Authored by craig.topper on Jan 17 2023, 12:38 PM.

Details

Summary

vfirst has the chance of an early out in a microarchitecture, but
vcpop does not. Though I don't know of such a microarchitecture.

For and/or we only need to know if any 1 exists in the mask (after
invering for AND). So we can use vfirst.

Unfortunately, there is no sgez instruction so we end up needing
to invert an sltz for OR. That might make this not worthwhile if there
isn't a microarchitecture that optimizes vfirst. If the start value
is known to be 0 and the result is used by a branch we will hopefully
end up with a bgez instead.

Posting to collect other opinions.

Diff Detail

Event Timeline

craig.topper created this revision.Jan 17 2023, 12:38 PM
Herald added a project: Restricted Project. · View Herald TranscriptJan 17 2023, 12:38 PM
craig.topper requested review of this revision.Jan 17 2023, 12:38 PM
Herald added a project: Restricted Project. · View Herald TranscriptJan 17 2023, 12:38 PM

Is this early out really a feasible optimization for a microarchitecture?
All I can think about it is: for mask instruction vfirst.m, supposed that there are n = VLen / DataPath microinstructions issued (ideally, they are executed parallelly), then if the first k microinstructions find the 1, we may write the result of vfirst.m back before we get results of the last n-k microinstructions. But I don't see too much gains compared to the extra complexity.

Is this early out really a feasible optimization for a microarchitecture?
All I can think about it is: for mask instruction vfirst.m, supposed that there are n = VLen / DataPath microinstructions issued (ideally, they are executed parallelly), then if the first k microinstructions find the 1, we may write the result of vfirst.m back before we get results of the last n-k microinstructions.

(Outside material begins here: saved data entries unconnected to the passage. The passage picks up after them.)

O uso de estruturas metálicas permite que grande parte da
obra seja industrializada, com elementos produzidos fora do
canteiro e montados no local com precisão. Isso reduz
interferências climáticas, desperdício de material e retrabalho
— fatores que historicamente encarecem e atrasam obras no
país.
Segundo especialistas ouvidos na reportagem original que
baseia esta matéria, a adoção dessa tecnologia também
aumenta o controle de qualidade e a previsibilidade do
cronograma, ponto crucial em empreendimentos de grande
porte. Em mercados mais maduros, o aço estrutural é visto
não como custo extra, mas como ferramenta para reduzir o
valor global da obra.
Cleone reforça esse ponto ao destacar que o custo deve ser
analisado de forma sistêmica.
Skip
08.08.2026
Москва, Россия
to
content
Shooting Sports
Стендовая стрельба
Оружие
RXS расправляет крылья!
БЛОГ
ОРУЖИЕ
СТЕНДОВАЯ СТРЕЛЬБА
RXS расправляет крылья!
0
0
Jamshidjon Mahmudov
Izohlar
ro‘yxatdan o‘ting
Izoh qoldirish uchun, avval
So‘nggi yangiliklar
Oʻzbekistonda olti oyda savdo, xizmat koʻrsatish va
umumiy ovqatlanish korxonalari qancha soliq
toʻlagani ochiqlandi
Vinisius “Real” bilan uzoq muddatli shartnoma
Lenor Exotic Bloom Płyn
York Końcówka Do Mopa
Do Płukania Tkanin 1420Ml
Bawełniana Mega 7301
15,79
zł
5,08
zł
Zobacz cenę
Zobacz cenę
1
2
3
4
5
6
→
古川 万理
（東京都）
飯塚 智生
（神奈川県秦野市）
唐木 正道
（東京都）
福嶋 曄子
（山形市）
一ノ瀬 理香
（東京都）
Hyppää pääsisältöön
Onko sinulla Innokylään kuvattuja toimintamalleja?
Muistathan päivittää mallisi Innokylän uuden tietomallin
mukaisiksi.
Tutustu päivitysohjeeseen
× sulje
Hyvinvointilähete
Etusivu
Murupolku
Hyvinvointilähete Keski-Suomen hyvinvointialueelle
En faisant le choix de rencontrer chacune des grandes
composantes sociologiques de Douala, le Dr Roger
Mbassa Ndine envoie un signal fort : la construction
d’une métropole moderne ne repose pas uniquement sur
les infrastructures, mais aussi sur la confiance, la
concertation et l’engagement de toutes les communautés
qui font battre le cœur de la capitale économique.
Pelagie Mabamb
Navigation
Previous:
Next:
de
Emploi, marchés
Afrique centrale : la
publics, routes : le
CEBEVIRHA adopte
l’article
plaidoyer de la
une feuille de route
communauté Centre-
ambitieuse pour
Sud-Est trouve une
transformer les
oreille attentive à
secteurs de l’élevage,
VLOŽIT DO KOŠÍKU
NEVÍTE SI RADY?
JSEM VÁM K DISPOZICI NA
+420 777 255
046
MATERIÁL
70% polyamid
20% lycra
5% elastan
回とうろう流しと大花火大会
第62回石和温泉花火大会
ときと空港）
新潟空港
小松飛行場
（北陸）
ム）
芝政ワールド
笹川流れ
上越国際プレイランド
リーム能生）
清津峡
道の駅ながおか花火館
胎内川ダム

But I don't see too much gains compared to the extra complexity.

The question of gains has to do with how many rounds could be saved using this early out approach. It could be as much as VLen - 1 if DataPath = 1, it could be none if DataPath = VLen, or it could be somewhere in between.

It looks like using vfirst in the test cases above to implement the reduction lead to the same or one additional number of instructions. I wonder if the early out using vfirst makes up for the (possibly) additional instruction.

craig.topper abandoned this revision.Jan 30 2023, 2:30 PM

It feels not likely that a microarchitecture would want to implement a data dependent optimization that would make this worthwhile.